Almost for Free: Crafting Adversarial Examples with Convolutional Image Filters
This work provides a computationally efficient and transferable attack for deceiving neural networks, highlighting their vulnerability to simple perturbations.
The authors propose a simple method to craft adversarial examples using convolutional image filters based on edge detection, achieving 30-80% success rates on neural networks with 3x3 filters and reducing parameters by five orders of magnitude compared to generative models.

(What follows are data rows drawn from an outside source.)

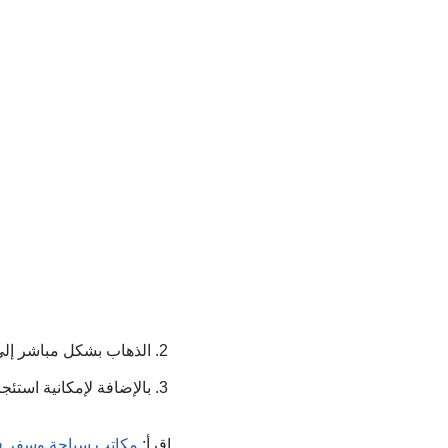
الذهاب بشكل مباشر إل
بالإضافة لإمكانية استئ
اقرأ:
مكاتب سياحة وسفر 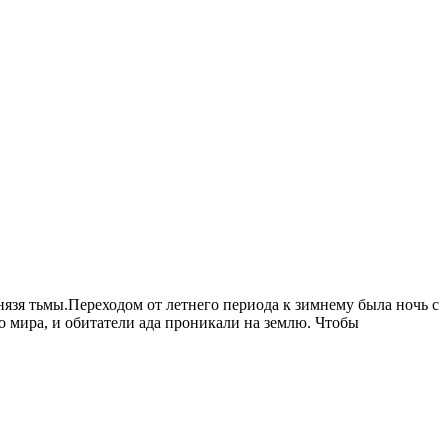
язя тьмы.Переходом от летнего периода к зимнему была ночь с
го мира, и обитатели ада проникали на землю. Чтобы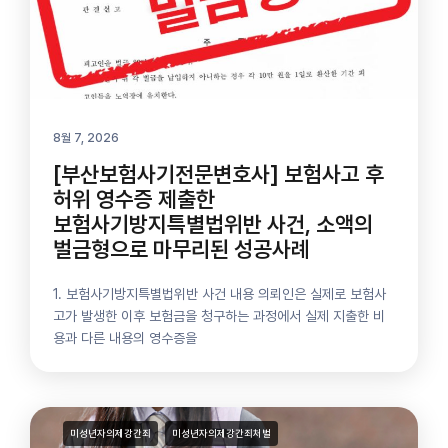
8월 7, 2026
[부산보험사기전문변호사] 보험사고 후
허위 영수증 제출한
보험사기방지특별법위반 사건, 소액의
벌금형으로 마무리된 성공사례
1. 보험사기방지특별법위반 사건 내용 의뢰인은 실제로 보험사
고가 발생한 이후 보험금을 청구하는 과정에서 실제 지출한 비
용과 다른 내용의 영수증을
미성년자의제강간죄
미성년자의제강간죄처벌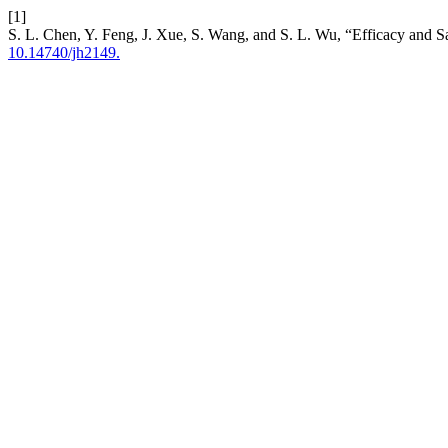
[1]
S. L. Chen, Y. Feng, J. Xue, S. Wang, and S. L. Wu, “Efficacy and 
10.14740/jh2149.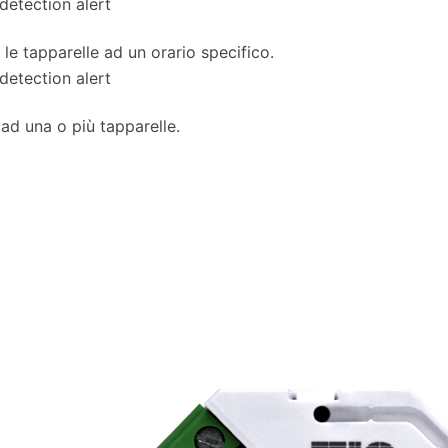
le tapparelle ad un orario specifico.
ad una o più tapparelle.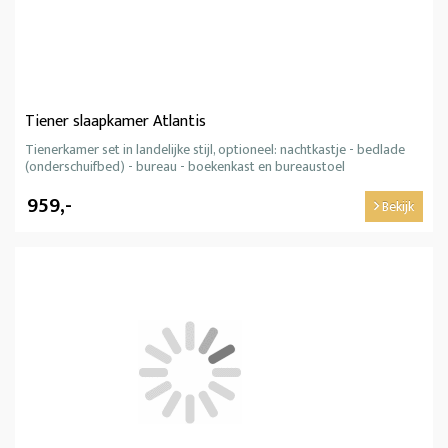
Tiener slaapkamer Atlantis
Tienerkamer set in landelijke stijl, optioneel: nachtkastje - bedlade
(onderschuifbed) - bureau - boekenkast en bureaustoel
959,-
Bekijk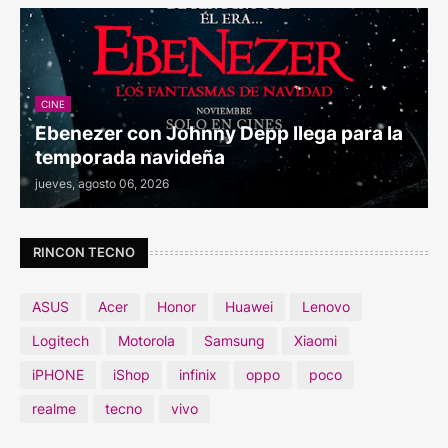
CINE
Ebenezer con Johnny Depp llega para la
temporada navideña
jueves, agosto 06, 2026
RINCON TECNO
ASUS
Acer
Honor
Huawei
Lenovo
Logitech
Motorola
Samsung
Xiaomi
iPHONE
iShop
infinix
oppo
poco
realme
tecno
vivo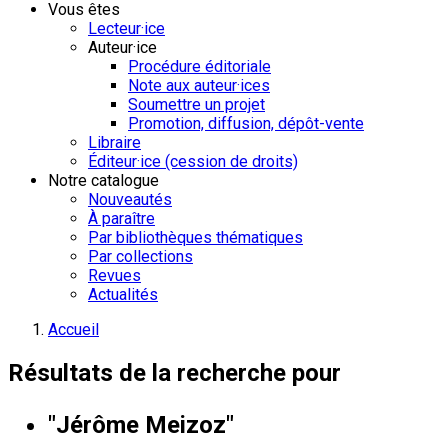
Vous êtes
Lecteur·ice
Auteur·ice
Procédure éditoriale
Note aux auteur·ices
Soumettre un projet
Promotion, diffusion, dépôt-vente
Libraire
Éditeur·ice (cession de droits)
Notre catalogue
Nouveautés
À paraître
Par bibliothèques thématiques
Par collections
Revues
Actualités
Accueil
Résultats de la recherche pour
"Jérôme Meizoz"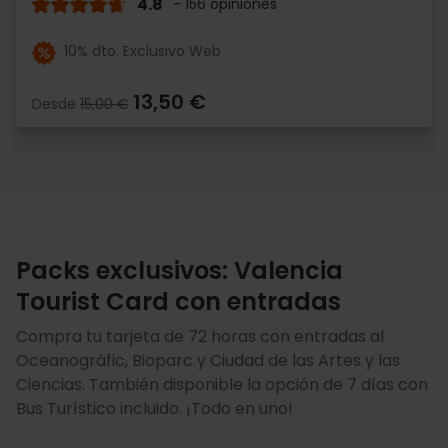
4.8
- 156 opiniones
10% dto. Exclusivo Web
13,50 €
Desde
15,00 €
Packs exclusivos: Valencia
Tourist Card con entradas
Compra tu tarjeta de 72 horas con entradas al
Oceanogràfic, Bioparc y Ciudad de las Artes y las
Ciencias. También disponible la opción de 7 días con
Bus Turístico incluido. ¡Todo en uno!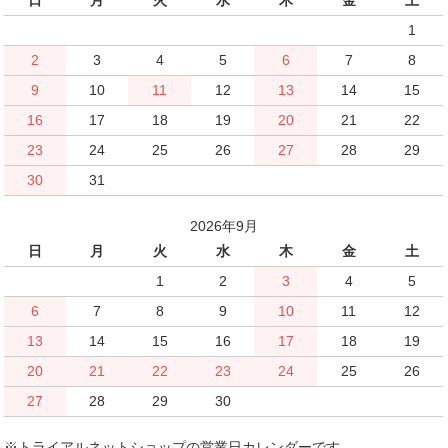
1
2
3
4
5
6
7
8
9
10
11
12
13
14
15
16
17
18
19
20
21
22
23
24
25
26
27
28
29
30
31
2026年9月
日
月
火
水
木
金
土
1
2
3
4
5
6
7
8
9
10
11
12
13
14
15
16
17
18
19
20
21
22
23
24
25
26
27
28
29
30
※トライアルネットショップの営業日カレンダーです。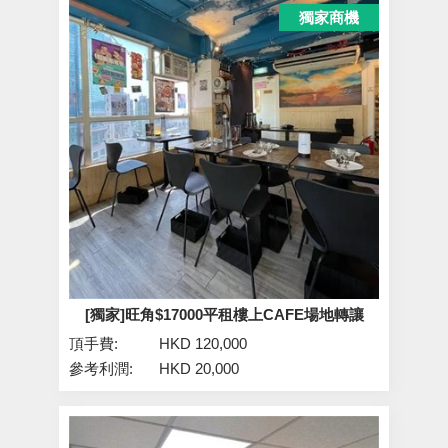
獨家商機
[獨家]旺角$17000平租樓上CAFE場地轉讓
頂手費:
HKD 120,000
參考利潤:
HKD 20,000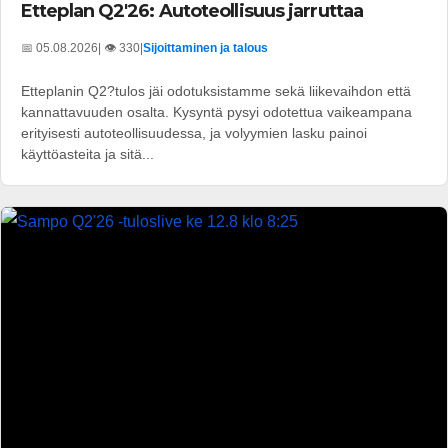
Etteplan Q2'26: Autoteollisuus jarruttaa
📅 05.08.2026
| 👁️ 330
|
Sijoittaminen ja talous
Etteplanin Q2?tulos jäi odotuksistamme sekä liikevaihdon että
kannattavuuden osalta. Kysyntä pysyi odotettua vaikeampana
erityisesti autoteollisuudessa, ja volyymien lasku painoi
käyttöasteita ja sitä...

Adversarial examples in machine learning are typically generated using gradients, obtained either directly through access to the model or approximated via queries to it. In this paper, we propose a much simpler approach to craft adversarial examples, drawing inspiration from insights of explainable machine learning. In particular, we design \emph{adversarial image filters} that are based on classic edge detection algorithms but optimized to deceive learning models. The resulting untargeted attacks are transferable and require only a single pass over the input. Empirically, we find that 3x3 filters already enable success rates between 30% and 80% on different neural networks. Compared to related approaches using generative models for crafting adversarial examples, we reduce the number of parameters by five orders of magnitude, resulting in a very efficient attack. When investigating the parameters of the learned filters, we observe interesting properties such as a high transferability between models and structures common to classic image filters. Our results provide further insights into the vulnerability of neural networks and their fragility to malicious noise.